Top of Dataset records

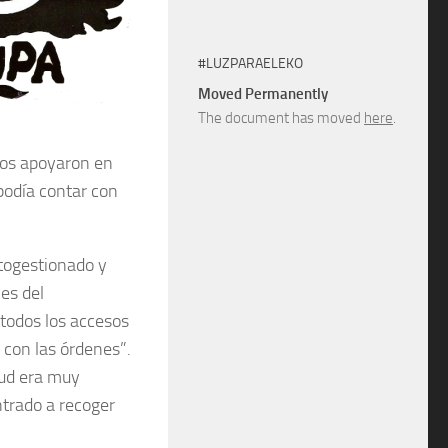
#LUZPARAELEKO
Moved Permanently
The document has moved
here
.
Nos apoyaron en
podía contar con
utogestionado y
es del
 todos los accesos
 con las órdenes”.
tud era muy
ntrado a recoger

Bottom of Dataset records

** The problem **
Give again, exactly and with nothing added, the lines running from the one that contains "todos los accesos" to the last line of the material.

** Output of the task **
 todos los accesos
 con las órdenes”.
tud era muy
ntrado a recoger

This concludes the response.